The rule of thumb is people should have three to six months of income to fall back on, but many people don't have that safety net, said Susan Brinkhaus, executive director of the Salon and Spa Professional Association. Cosmetologists, hairdressers and hairstylists earn a median of $13.38 an hour in Minnesota, according to DEED.

"This is going to change the face of the salon industry. Things will be different," Brinkhaus said. Some salons will close and independent contractors could go back to working as employees, she predicted.

In some female-dominated sectors, COVID-19 is exacerbating long-standing problems.

Workers in the home-care field long have been underpaid, and small home-care agencies often don't provide staff health insurance or paid sick time, said Kathy Messerli, director of the Minnesota HomeCare Association. DEED median wage data show personal- and home-care aides make just $12.78 an hour. Medicare and Medical Assistance reimbursement reform is needed to address those problems, she said.

Gov. Tim Walz said Tuesday that he would like to raise the minimum wage for personal-care assistants to $15 an hour. But that would cost around $300 million, Walz said, and Minnesota would require "the might of the federal government" to act on that.

For many families, Walz extended a lifeline by requiring otherwise shuttered schools to continue providing care for the children of emergency workers, such as nurses, home-care aids and nursing home staff.

Minnesota statistics show child-care duties are often split equally between heterosexual couples when both the man and woman are working full time, Ewig said. However, she said women take on the lion's share of housework and elder care. As most school-age children are forced to stay home and parents are sidelined, Ewig said a social experiment is taking place to see how people share the work.
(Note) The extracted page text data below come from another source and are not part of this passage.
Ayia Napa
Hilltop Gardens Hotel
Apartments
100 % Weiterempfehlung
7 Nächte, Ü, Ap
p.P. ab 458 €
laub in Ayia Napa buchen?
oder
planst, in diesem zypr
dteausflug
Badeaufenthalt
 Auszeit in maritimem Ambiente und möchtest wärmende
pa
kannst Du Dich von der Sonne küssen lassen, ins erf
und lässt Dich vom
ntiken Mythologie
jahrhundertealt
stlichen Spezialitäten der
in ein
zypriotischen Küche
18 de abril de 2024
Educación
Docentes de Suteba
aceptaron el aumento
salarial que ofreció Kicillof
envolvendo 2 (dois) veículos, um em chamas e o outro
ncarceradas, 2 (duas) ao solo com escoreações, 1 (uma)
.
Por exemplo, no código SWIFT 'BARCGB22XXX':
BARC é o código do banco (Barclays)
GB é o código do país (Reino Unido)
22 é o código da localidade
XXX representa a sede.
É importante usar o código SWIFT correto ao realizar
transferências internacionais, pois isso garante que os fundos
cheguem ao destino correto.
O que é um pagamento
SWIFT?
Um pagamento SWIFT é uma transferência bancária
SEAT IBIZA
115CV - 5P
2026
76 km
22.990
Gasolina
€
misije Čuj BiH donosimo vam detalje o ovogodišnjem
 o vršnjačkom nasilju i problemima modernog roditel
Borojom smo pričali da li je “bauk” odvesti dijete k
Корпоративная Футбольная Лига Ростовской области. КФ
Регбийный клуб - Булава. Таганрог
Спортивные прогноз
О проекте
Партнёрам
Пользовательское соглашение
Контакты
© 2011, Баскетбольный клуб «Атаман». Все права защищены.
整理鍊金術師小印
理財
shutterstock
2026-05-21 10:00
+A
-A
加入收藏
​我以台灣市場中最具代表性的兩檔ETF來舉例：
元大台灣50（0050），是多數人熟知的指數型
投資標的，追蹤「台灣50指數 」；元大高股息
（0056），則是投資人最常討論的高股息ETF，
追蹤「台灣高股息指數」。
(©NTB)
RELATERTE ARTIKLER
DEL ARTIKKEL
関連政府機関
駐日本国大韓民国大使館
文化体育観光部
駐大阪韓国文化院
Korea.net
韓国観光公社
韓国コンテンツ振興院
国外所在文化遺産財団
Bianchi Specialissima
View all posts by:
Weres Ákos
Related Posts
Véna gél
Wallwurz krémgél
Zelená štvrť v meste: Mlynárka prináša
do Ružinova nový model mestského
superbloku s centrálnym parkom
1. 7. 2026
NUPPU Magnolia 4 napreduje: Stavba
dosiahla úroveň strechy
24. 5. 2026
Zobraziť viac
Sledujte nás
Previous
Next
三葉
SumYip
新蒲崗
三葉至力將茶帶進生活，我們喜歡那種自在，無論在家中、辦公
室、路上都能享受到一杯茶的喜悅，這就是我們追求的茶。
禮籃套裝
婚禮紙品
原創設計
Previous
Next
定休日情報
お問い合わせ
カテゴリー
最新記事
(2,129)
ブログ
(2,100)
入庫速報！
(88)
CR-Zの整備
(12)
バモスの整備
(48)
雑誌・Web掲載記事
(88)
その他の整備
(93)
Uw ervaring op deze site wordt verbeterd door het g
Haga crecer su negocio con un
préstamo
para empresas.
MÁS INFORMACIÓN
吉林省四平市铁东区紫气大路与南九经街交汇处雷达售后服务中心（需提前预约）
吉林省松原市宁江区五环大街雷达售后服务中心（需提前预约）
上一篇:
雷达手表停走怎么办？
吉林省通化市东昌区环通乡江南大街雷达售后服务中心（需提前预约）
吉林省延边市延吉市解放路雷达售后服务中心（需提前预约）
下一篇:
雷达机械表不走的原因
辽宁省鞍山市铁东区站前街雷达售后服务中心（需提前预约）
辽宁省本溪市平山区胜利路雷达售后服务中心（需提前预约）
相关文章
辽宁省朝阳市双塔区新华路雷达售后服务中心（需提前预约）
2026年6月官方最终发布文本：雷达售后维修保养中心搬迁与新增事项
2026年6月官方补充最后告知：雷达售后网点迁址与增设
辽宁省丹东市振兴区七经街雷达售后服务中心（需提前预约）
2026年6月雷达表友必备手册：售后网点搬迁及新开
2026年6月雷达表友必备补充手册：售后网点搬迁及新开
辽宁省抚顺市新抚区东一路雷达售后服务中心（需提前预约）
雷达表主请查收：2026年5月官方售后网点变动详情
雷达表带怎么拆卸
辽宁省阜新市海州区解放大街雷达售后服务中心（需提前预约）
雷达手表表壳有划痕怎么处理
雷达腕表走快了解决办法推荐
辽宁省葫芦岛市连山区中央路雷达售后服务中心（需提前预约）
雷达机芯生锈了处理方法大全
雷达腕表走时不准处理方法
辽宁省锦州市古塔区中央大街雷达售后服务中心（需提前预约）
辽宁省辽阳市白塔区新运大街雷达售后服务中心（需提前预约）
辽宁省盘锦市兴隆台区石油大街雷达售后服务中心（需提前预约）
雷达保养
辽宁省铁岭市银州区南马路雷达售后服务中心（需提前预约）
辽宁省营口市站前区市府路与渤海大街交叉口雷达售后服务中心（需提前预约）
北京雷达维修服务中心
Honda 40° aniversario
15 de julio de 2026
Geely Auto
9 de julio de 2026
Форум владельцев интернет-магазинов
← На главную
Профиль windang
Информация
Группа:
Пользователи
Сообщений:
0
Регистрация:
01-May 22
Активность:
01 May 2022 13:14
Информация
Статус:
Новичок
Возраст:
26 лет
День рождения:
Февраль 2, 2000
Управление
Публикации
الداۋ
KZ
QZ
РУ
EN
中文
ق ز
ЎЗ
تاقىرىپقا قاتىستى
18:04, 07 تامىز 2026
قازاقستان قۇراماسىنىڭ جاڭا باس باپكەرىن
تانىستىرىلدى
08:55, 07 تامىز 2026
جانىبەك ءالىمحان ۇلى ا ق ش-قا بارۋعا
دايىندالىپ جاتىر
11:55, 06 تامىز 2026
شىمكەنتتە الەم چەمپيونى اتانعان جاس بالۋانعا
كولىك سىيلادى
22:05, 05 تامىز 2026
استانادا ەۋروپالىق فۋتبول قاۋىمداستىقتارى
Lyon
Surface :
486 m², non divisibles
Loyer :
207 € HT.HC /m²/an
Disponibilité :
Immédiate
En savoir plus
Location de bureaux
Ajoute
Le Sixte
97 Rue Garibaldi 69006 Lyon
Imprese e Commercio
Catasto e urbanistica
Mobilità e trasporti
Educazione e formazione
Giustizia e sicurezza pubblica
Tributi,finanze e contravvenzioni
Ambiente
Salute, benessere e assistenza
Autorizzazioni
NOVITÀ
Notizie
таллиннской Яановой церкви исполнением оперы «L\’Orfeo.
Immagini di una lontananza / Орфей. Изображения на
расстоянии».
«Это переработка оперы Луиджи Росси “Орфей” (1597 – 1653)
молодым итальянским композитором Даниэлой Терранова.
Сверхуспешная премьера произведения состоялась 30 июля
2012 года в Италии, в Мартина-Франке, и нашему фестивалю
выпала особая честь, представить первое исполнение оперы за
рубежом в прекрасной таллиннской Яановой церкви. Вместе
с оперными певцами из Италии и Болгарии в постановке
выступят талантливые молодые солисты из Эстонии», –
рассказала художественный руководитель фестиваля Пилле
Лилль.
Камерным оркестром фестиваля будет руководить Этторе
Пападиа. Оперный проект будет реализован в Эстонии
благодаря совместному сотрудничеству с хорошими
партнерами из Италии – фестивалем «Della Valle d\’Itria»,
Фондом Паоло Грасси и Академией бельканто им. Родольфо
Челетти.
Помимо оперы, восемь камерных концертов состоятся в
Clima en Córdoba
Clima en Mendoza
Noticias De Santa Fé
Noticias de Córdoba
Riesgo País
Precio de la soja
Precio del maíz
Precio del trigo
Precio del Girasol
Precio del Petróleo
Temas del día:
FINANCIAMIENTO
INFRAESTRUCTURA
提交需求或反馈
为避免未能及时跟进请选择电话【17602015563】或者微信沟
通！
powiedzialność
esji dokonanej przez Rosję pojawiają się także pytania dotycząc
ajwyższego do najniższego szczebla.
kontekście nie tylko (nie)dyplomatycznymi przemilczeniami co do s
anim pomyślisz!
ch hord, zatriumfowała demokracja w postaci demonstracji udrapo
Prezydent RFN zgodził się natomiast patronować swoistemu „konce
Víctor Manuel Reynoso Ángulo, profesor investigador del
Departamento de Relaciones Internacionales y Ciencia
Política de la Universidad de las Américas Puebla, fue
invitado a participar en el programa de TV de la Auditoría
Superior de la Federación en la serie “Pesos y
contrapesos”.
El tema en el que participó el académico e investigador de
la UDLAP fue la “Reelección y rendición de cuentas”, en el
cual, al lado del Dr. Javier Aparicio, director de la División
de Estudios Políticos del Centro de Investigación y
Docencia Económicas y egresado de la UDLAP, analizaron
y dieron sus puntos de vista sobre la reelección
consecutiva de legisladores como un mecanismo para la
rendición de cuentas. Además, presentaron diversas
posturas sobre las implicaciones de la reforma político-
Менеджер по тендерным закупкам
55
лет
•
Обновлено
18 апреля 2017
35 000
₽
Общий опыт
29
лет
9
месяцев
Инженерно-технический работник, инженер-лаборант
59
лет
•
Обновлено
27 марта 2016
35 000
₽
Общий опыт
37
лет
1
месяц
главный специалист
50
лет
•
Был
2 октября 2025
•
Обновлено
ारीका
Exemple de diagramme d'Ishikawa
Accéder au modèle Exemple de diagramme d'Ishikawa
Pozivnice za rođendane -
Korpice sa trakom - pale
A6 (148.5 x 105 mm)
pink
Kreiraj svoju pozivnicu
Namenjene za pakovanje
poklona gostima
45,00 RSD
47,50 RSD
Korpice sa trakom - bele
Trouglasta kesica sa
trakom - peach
Emily Allen, of Cottage Grove, is balancing 12-hour shifts as a nurse at a hospital for severely ill COVID-19 patients with helping care for three children ages 4 and younger.

Her parents and husband, who works 12-hour shifts as a police officer, share the responsibility. But kids often gravitate to their mom first, Allen said. When it comes to juggling kids and work, she said, "That's just what we as women do. ... No matter what career field you are in, we've risen to the occasion."

But Allen's field is now more demanding than most. She spends her days at the newly converted Bethesda Hospital St. Paul directing other nurses and caring for patients. The nursing staff is almost entirely women.

It's still quiet enough that she has one-on-one time to spend with patients, washing their hair or rubbing their back. She knows that won't last long.

A study published by the New England Journal of Medicine assessed health care workers near the epicenter of the outbreak in Wuhan, China, for anxiety, depression, insomnia, distress and post-traumatic stress symptoms and found high rates of all of those conditions. It found symptoms were higher among nurses, women and those caring directly for COVID-19 patients.

Allen said government leaders should make sure health care workers have resources to deal with the trauma they encounter. She said some nurses have tried working at Bethesda Hospital for a day and backed out. It was just too much.

"I don't really feel like there's a good support system in place for after we get through everything," Allen said. "I'm super scared every day I go to work. And you don't ever know what you're going to see."